What are the lines, written out exactly, from the one containing "funcionalidades específicas para el" to the end of the entries below? Include both ends and nothing more.

Collected data
================
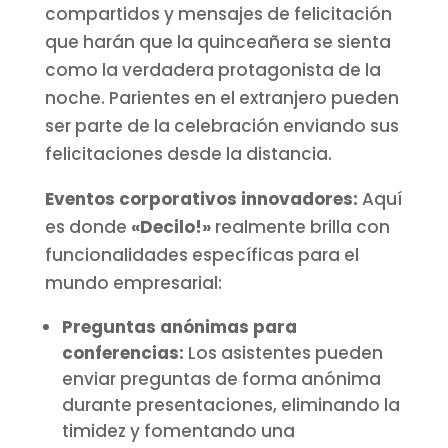
compartidos y mensajes de felicitación
que harán que la quinceañera se sienta
como la verdadera protagonista de la
noche. Parientes en el extranjero pueden
ser parte de la celebración enviando sus
felicitaciones desde la distancia.
Eventos corporativos innovadores:
Aquí
es donde
«Decilo!»
realmente brilla con
funcionalidades específicas para el
mundo empresarial:
Preguntas anónimas para
conferencias:
Los asistentes pueden
enviar preguntas de forma anónima
durante presentaciones, eliminando la
timidez y fomentando una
================
Answer to this task
funcionalidades específicas para el
mundo empresarial:
Preguntas anónimas para
conferencias:
Los asistentes pueden
enviar preguntas de forma anónima
durante presentaciones, eliminando la
timidez y fomentando una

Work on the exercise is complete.